Canadian GDP Lags U.S., Japan And Germany: OECD

03/28/2013 07:11 EDT | Updated 05/28/2013 05:12 EDT
CP
PARIS - A leading international economy body says the global economy is beginning to rebound, but Canada is lagging several other members of the Group of Seven countries.

The OECD estimates Canada's economy will grow by 1.1 per cent in the first quarter — much slower than the United States or Japan and below the G-7 average — but pick up steam and grow by 1.9 per cent in the second quarter.

The average for Group of Seven countries, which include Canada, the United States, Japan and four European Union members, is estimated at 2.4 per cent in the first quarter and 1.8 per cent in the second.

The Organization for Economic Co-operation and Development estimates the U.S. economy advanced 3.5 per cent in the first quarter, which ends this month, but that its growth will moderate in the second quarter to 2.0 per cent.

Likewise, the OECD expects Japan's growth will be a robust 3.2 per cent in the first quarter — which ends this month — and but the pace will slow in the second quarter to 2.2 per cent.

Among the Euroepan G-7 countries covered by the OECD report, Germany will be the only one growing faster than Canada — at 2.3 per cent in the first quarter accelerating to 2.6 per cent in the second quarter.

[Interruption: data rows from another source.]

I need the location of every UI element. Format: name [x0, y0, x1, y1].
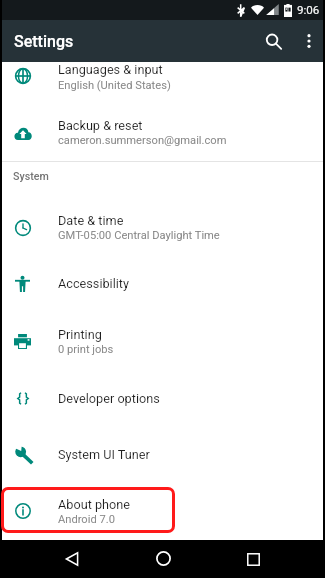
button[interactable]: Languages & input [2, 52, 323, 100]
button[interactable]: About phone [2, 487, 323, 535]
button[interactable]: Developer options [2, 374, 323, 422]
staticText: Developer options [58, 391, 160, 406]
staticText: About phone [58, 497, 131, 512]
staticText: Date & time [58, 213, 124, 228]
staticText: Languages & input [58, 62, 163, 77]
button[interactable]: System UI Tuner [2, 431, 323, 479]
staticText: Backup & reset [58, 118, 143, 133]
staticText: English (United States) [58, 79, 171, 92]
button[interactable]: Search [254, 22, 294, 62]
staticText: cameron.summerson@gmail.com [58, 134, 227, 147]
button[interactable]: Printing [2, 317, 323, 365]
button[interactable]: Backup & reset [2, 109, 323, 157]
staticText: GMT-05:00 Central Daylight Time [58, 229, 220, 242]
staticText: System [13, 170, 49, 183]
button[interactable]: Recent apps [235, 541, 271, 577]
staticText: Android 7.0 [58, 513, 115, 526]
staticText: System UI Tuner [58, 447, 150, 462]
button[interactable]: Home [145, 540, 181, 576]
staticText: Accessibility [58, 276, 130, 291]
button[interactable]: Date & time [2, 204, 323, 252]
staticText: Printing [58, 327, 102, 342]
staticText: 9:06 [297, 3, 320, 17]
staticText: Settings [14, 32, 74, 51]
button[interactable]: Accessibility [2, 260, 323, 308]
button[interactable]: More options [290, 22, 325, 60]
staticText: 0 print jobs [58, 343, 114, 356]
button[interactable]: Back [54, 541, 90, 577]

The U.K. economy is expected to have only 0.5 per cent growth in the first quarter and 1.4 per cent in the second quarter.

France's economy is expected to contract by 0.6 per cent in the first quarter but grow 0.5 in the second. Italy's economy is expected to shrink in both quarters, dropping 1.6 per cent in the first quarter and 1.0 per cent in the second.

In an interim assessment that focused on the Group of 7 leading industrial economies, the OECD says Thursday that the European Central Bank needs to do more to encourage banks to lend and economies to grow.

It notes that countries that use the euro are making progress in reducing their debts, but that some should be allowed to meet their targets more slowly to temper the impact on the economy.